By its judgment dated August 20, 1963, the High Court held
that the payment of the aforesaid amount constituted capital
expenditure and was not allowable under s.10(2)(xv)of the
Income Tax Act. In this view the High Court felt it
unnecessary to go into the merits of the respondent’s
contention that the payment represented only a division of
profits. The present appeal is brought, by special leave,
from the judgment of the High Court of Kerala dated August
20, 1963.
On behalf of the appellant Mr. Asoke Sen submitted that the
payment of Rs. 42,480/- was not capital expenditure but was
expenditure of revenue nature which was allowable under s.

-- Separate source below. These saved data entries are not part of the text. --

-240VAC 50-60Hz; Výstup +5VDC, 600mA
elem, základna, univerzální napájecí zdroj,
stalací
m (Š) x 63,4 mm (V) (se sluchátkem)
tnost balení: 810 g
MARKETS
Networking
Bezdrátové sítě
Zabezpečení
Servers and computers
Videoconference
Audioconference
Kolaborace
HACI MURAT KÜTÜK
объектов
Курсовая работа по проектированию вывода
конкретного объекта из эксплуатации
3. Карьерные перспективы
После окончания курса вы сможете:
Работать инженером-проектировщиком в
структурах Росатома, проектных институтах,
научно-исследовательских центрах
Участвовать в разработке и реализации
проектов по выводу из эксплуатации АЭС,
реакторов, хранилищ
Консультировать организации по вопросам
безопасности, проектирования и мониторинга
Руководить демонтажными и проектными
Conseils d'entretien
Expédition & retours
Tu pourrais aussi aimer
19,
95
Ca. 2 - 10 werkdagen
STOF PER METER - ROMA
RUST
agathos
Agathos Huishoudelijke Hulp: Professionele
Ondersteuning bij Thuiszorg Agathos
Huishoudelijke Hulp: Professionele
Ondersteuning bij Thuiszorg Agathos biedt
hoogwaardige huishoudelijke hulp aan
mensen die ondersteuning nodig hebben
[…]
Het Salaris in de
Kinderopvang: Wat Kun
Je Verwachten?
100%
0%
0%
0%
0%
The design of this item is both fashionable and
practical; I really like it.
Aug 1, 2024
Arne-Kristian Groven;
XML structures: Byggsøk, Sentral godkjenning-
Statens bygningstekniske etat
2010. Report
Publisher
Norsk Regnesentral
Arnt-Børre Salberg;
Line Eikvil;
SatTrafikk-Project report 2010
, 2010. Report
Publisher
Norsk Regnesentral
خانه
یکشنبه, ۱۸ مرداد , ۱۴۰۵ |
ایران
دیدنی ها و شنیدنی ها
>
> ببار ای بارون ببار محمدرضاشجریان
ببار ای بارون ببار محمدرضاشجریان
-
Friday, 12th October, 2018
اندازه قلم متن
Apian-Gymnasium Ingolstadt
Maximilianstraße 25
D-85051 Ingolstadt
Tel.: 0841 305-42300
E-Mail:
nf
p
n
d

10(2) (xv) of the Act. It was pointed out that the annual
payments under cl. 7 were not part of the purchase price of
the assets.Reference was made to cls. 3, 4(a) and 5(a) of
the agreement and it was said that separate and full
considerations were provided for the purchase of the assets
of Travancore Sugars Ltd., the Government Distillery and the
Government Tincture Factory. In addition to selling these
asssets the Government undertook obligations enumerated in
cls. 4(b) and (c) and 5(b) already referred to. It was
:contended that the appellant agreed to make annual payments
to Government in consideration of these obligations. On
behalf of the respondent the opposite view-point was
presented and it was said that the preamble to the agreement
dated January 28, 1947 indicated that the purchase was not
merely for the cash consideration recited but also for the
payment provided by cl. 7. Reference was made to the
following portion of the preamble of the agreement dated
January, 28, 1947.
"WHEREAS on 18th June 1937 an agreement (here-
inafter called ’the principal agreement) was
entered into between M. R. Ry. Rao Bahadur
Rajyasevanirata N. Kunjan Pillai Avl., Chief
Secretary to Government acting for and on
behalf of the said Government of His Highness
-the Maharaja of Travancore of the one part
and Sir William Wright, Kt., C.B.E., of
Messrs. Parry & Co. Ltd., Madras, acting for
and on behalf of the said Messrs. Parry & Co.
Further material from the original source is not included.